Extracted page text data
☆ ☆ ☆

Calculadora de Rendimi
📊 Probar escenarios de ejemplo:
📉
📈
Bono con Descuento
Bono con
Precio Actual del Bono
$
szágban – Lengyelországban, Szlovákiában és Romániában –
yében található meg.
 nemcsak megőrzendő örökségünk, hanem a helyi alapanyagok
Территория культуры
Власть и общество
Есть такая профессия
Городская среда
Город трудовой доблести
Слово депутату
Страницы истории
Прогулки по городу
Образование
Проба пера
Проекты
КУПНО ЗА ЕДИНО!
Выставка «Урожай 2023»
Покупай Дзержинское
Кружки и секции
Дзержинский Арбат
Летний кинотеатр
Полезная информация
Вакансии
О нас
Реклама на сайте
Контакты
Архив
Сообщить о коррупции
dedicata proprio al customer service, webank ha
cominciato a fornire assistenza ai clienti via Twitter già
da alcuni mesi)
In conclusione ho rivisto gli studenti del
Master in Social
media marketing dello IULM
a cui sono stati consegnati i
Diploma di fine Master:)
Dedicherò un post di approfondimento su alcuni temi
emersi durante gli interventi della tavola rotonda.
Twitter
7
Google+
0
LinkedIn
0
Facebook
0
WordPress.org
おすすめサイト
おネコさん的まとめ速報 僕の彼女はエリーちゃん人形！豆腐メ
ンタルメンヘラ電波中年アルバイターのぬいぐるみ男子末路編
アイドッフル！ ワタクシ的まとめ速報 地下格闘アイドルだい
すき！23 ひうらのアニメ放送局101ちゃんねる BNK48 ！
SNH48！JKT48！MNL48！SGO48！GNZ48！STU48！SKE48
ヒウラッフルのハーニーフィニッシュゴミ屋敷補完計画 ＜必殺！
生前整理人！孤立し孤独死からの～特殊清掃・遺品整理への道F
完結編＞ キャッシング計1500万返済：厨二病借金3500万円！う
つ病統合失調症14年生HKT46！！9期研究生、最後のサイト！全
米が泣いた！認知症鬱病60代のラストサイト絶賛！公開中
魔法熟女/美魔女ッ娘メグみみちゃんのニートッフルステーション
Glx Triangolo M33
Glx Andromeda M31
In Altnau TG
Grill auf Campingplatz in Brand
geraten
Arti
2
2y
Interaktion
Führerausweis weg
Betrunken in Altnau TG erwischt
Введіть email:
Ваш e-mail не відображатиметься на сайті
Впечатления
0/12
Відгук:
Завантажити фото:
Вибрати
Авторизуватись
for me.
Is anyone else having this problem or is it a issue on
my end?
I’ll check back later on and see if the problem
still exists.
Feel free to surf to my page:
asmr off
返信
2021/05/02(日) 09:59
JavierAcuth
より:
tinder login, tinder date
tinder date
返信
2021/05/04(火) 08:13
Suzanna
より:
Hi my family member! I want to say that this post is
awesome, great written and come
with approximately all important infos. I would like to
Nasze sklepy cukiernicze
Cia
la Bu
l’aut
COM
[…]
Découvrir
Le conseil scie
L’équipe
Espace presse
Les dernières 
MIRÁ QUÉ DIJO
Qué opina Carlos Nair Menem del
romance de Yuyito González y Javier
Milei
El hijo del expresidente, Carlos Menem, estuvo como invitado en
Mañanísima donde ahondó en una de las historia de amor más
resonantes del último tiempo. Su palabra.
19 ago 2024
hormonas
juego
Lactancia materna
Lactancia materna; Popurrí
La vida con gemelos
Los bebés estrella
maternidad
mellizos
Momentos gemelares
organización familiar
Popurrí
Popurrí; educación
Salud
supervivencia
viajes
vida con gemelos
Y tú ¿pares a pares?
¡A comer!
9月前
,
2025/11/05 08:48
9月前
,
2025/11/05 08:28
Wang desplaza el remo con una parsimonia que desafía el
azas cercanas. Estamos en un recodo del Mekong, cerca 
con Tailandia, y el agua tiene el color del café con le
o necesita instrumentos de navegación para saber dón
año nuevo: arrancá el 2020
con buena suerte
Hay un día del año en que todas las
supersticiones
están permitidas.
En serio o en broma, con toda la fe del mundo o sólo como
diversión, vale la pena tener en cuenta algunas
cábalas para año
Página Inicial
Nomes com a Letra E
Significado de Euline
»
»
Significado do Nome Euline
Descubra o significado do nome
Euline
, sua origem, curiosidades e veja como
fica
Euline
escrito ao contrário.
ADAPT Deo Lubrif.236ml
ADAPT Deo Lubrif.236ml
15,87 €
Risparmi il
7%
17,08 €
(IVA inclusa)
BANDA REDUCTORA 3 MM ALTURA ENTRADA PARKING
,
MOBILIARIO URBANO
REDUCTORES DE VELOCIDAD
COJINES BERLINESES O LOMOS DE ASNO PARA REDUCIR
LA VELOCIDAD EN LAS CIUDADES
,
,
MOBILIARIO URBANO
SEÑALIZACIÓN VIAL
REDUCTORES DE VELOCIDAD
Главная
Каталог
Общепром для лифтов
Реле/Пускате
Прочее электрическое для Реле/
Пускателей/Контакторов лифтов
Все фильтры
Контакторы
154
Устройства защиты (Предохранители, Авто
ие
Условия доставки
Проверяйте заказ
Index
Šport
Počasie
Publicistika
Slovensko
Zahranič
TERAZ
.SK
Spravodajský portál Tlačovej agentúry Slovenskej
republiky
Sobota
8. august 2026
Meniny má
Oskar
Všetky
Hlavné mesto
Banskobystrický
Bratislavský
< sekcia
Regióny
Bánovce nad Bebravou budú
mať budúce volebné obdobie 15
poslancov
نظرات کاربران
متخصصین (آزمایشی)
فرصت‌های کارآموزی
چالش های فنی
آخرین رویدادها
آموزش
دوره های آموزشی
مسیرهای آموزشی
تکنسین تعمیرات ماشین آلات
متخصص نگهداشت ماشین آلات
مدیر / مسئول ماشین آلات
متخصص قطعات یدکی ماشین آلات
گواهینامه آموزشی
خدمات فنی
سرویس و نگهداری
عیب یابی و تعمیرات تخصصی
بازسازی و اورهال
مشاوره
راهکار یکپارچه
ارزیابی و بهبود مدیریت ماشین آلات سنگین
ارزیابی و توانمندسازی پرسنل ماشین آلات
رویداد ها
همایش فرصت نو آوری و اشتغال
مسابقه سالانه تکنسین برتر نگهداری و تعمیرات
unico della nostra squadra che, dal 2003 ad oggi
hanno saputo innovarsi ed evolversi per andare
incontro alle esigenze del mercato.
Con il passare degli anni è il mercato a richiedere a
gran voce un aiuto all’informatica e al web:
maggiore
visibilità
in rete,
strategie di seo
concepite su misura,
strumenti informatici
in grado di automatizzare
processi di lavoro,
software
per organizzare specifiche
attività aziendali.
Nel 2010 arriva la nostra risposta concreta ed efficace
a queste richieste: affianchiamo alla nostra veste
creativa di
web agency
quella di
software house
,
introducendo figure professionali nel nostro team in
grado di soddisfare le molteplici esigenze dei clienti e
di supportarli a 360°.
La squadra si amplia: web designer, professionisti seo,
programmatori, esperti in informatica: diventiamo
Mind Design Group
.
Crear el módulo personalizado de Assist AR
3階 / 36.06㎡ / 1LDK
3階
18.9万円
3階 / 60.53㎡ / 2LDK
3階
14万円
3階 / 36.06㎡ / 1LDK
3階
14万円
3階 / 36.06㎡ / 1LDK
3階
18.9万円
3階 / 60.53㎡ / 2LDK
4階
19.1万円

☆ ☆ ☆

** What you should do **
Print every record above exactly as it was given.

** Answer to this exercise **
Calculadora de Rendimi
📊 Probar escenarios de ejemplo:
📉
📈
Bono con Descuento
Bono con
Precio Actual del Bono
$
szágban – Lengyelországban, Szlovákiában és Romániában –
yében található meg.
 nemcsak megőrzendő örökségünk, hanem a helyi alapanyagok
Территория культуры
Власть и общество
Есть такая профессия
Городская среда
Город трудовой доблести
Слово депутату
Страницы истории
Прогулки по городу
Образование
Проба пера
Проекты
КУПНО ЗА ЕДИНО!
Выставка «Урожай 2023»
Покупай Дзержинское
Кружки и секции
Дзержинский Арбат
Летний кинотеатр
Полезная информация
Вакансии
О нас
Реклама на сайте
Контакты
Архив
Сообщить о коррупции
dedicata proprio al customer service, webank ha
cominciato a fornire assistenza ai clienti via Twitter già
da alcuni mesi)
In conclusione ho rivisto gli studenti del
Master in Social
media marketing dello IULM
a cui sono stati consegnati i
Diploma di fine Master:)
Dedicherò un post di approfondimento su alcuni temi
emersi durante gli interventi della tavola rotonda.
Twitter
7
Google+
0
LinkedIn
0
Facebook
0
WordPress.org
おすすめサイト
おネコさん的まとめ速報 僕の彼女はエリーちゃん人形！豆腐メ
ンタルメンヘラ電波中年アルバイターのぬいぐるみ男子末路編
アイドッフル！ ワタクシ的まとめ速報 地下格闘アイドルだい
すき！23 ひうらのアニメ放送局101ちゃんねる BNK48 ！
SNH48！JKT48！MNL48！SGO48！GNZ48！STU48！SKE48
ヒウラッフルのハーニーフィニッシュゴミ屋敷補完計画 ＜必殺！
生前整理人！孤立し孤独死からの～特殊清掃・遺品整理への道F
完結編＞ キャッシング計1500万返済：厨二病借金3500万円！う
つ病統合失調症14年生HKT46！！9期研究生、最後のサイト！全
米が泣いた！認知症鬱病60代のラストサイト絶賛！公開中
魔法熟女/美魔女ッ娘メグみみちゃんのニートッフルステーション
Glx Triangolo M33
Glx Andromeda M31
In Altnau TG
Grill auf Campingplatz in Brand
geraten
Arti
2
2y
Interaktion
Führerausweis weg
Betrunken in Altnau TG erwischt
Введіть email:
Ваш e-mail не відображатиметься на сайті
Впечатления
0/12
Відгук:
Завантажити фото:
Вибрати
Авторизуватись
for me.
Is anyone else having this problem or is it a issue on
my end?
I’ll check back later on and see if the problem
still exists.
Feel free to surf to my page:
asmr off
返信
2021/05/02(日) 09:59
JavierAcuth
より:
tinder login, tinder date
tinder date
返信
2021/05/04(火) 08:13
Suzanna
より:
Hi my family member! I want to say that this post is
awesome, great written and come
with approximately all important infos. I would like to
Nasze sklepy cukiernicze
Cia
la Bu
l’aut
COM
[…]
Découvrir
Le conseil scie
L’équipe
Espace presse
Les dernières 
MIRÁ QUÉ DIJO
Qué opina Carlos Nair Menem del
romance de Yuyito González y Javier
Milei
El hijo del expresidente, Carlos Menem, estuvo como invitado en
Mañanísima donde ahondó en una de las historia de amor más
resonantes del último tiempo. Su palabra.
19 ago 2024
hormonas
juego
Lactancia materna
Lactancia materna; Popurrí
La vida con gemelos
Los bebés estrella
maternidad
mellizos
Momentos gemelares
organización familiar
Popurrí
Popurrí; educación
Salud
supervivencia
viajes
vida con gemelos
Y tú ¿pares a pares?
¡A comer!
9月前
,
2025/11/05 08:48
9月前
,
2025/11/05 08:28
Wang desplaza el remo con una parsimonia que desafía el
azas cercanas. Estamos en un recodo del Mekong, cerca 
con Tailandia, y el agua tiene el color del café con le
o necesita instrumentos de navegación para saber dón
año nuevo: arrancá el 2020
con buena suerte
Hay un día del año en que todas las
supersticiones
están permitidas.
En serio o en broma, con toda la fe del mundo o sólo como
diversión, vale la pena tener en cuenta algunas
cábalas para año
Página Inicial
Nomes com a Letra E
Significado de Euline
»
»
Significado do Nome Euline
Descubra o significado do nome
Euline
, sua origem, curiosidades e veja como
fica
Euline
escrito ao contrário.
ADAPT Deo Lubrif.236ml
ADAPT Deo Lubrif.236ml
15,87 €
Risparmi il
7%
17,08 €
(IVA inclusa)
BANDA REDUCTORA 3 MM ALTURA ENTRADA PARKING
,
MOBILIARIO URBANO
REDUCTORES DE VELOCIDAD
COJINES BERLINESES O LOMOS DE ASNO PARA REDUCIR
LA VELOCIDAD EN LAS CIUDADES
,
,
MOBILIARIO URBANO
SEÑALIZACIÓN VIAL
REDUCTORES DE VELOCIDAD
Главная
Каталог
Общепром для лифтов
Реле/Пускате
Прочее электрическое для Реле/
Пускателей/Контакторов лифтов
Все фильтры
Контакторы
154
Устройства защиты (Предохранители, Авто
ие
Условия доставки
Проверяйте заказ
Index
Šport
Počasie
Publicistika
Slovensko
Zahranič
TERAZ
.SK
Spravodajský portál Tlačovej agentúry Slovenskej
republiky
Sobota
8. august 2026
Meniny má
Oskar
Všetky
Hlavné mesto
Banskobystrický
Bratislavský
< sekcia
Regióny
Bánovce nad Bebravou budú
mať budúce volebné obdobie 15
poslancov
نظرات کاربران
متخصصین (آزمایشی)
فرصت‌های کارآموزی
چالش های فنی
آخرین رویدادها
آموزش
دوره های آموزشی
مسیرهای آموزشی
تکنسین تعمیرات ماشین آلات
متخصص نگهداشت ماشین آلات
مدیر / مسئول ماشین آلات
متخصص قطعات یدکی ماشین آلات
گواهینامه آموزشی
خدمات فنی
سرویس و نگهداری
عیب یابی و تعمیرات تخصصی
بازسازی و اورهال
مشاوره
راهکار یکپارچه
ارزیابی و بهبود مدیریت ماشین آلات سنگین
ارزیابی و توانمندسازی پرسنل ماشین آلات
رویداد ها
همایش فرصت نو آوری و اشتغال
مسابقه سالانه تکنسین برتر نگهداری و تعمیرات
unico della nostra squadra che, dal 2003 ad oggi
hanno saputo innovarsi ed evolversi per andare
incontro alle esigenze del mercato.
Con il passare degli anni è il mercato a richiedere a
gran voce un aiuto all’informatica e al web:
maggiore
visibilità
in rete,
strategie di seo
concepite su misura,
strumenti informatici
in grado di automatizzare
processi di lavoro,
software
per organizzare specifiche
attività aziendali.
Nel 2010 arriva la nostra risposta concreta ed efficace
a queste richieste: affianchiamo alla nostra veste
creativa di
web agency
quella di
software house
,
introducendo figure professionali nel nostro team in
grado di soddisfare le molteplici esigenze dei clienti e
di supportarli a 360°.
La squadra si amplia: web designer, professionisti seo,
programmatori, esperti in informatica: diventiamo
Mind Design Group
.
Crear el módulo personalizado de Assist AR
3階 / 36.06㎡ / 1LDK
3階
18.9万円
3階 / 60.53㎡ / 2LDK
3階
14万円
3階 / 36.06㎡ / 1LDK
3階
14万円
3階 / 36.06㎡ / 1LDK
3階
18.9万円
3階 / 60.53㎡ / 2LDK
4階
19.1万円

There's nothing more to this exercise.